2作品を補完するかのようなエッセイ「人間の漂流」が収録されていると思われる。

いずれも1910年頃に書かれたにも関わらずあまりにも多い現代との共通点。

ジャック・ロンドンの洞察力には驚かされる。


■「赤死病」

 時代は2073年。
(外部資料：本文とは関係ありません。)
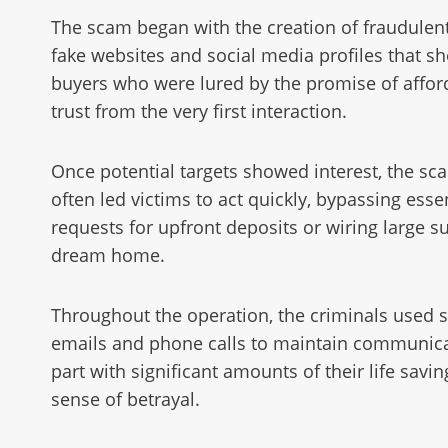
The scam began with the creation of fraudulent
fake websites and social media profiles that sh
buyers who were lured by the promise of afford
trust from the very first interaction.
Once potential targets showed interest, the sc
often led victims to act quickly, bypassing ess
requests for upfront deposits or wiring large 
dream home.
Throughout the operation, the criminals used s
emails and phone calls to maintain communicat
part with significant amounts of their life sav
sense of betrayal.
2013年の発生した赤死病によって人類が滅ぶ様を

 生き残った老人が孫に話して伝える、という話し。

 すっかり野蛮になり果てた孫世代とかつて教授だった老人の

 噛み合わない考え方に嘆息してしまう。

 それでも人類は絶滅寸前から数百人まで増えている様子が語られ、

 破壊されたかつての階級制度が再構築され、人類復活の予兆を感じさせる。
 

■「比類なき侵略」

 人口増加により世界を飲み込もうとする中国は世界中から厄介な存在として扱われ

 欧米諸国により秘密裏に細菌兵器を使って中国を絶滅してしまうという理不尽。

 現在の中国の台頭を見透かしていたのか。


■「人間の漂流」

 上記2作品の理解をより深く補完するかのようなエッセイ。

 

 いずれの作品も1910年頃に書かれたにも関わらずあまりにも多い現代との共通点。

 ジャック・ロンドンの洞察力に驚かされる。

 日露戦争時に従軍記者として日本との関りがあったようだが、

 この時期にアジアに対する独自の視点獲得が作品に大きく影響していることが

 よくわかる。

 「野性の呼び声」、「白い牙」以来のジャック・ロンドンだが、

 本書をきっかけに未読作品を読み進めようかな、と思うのでした。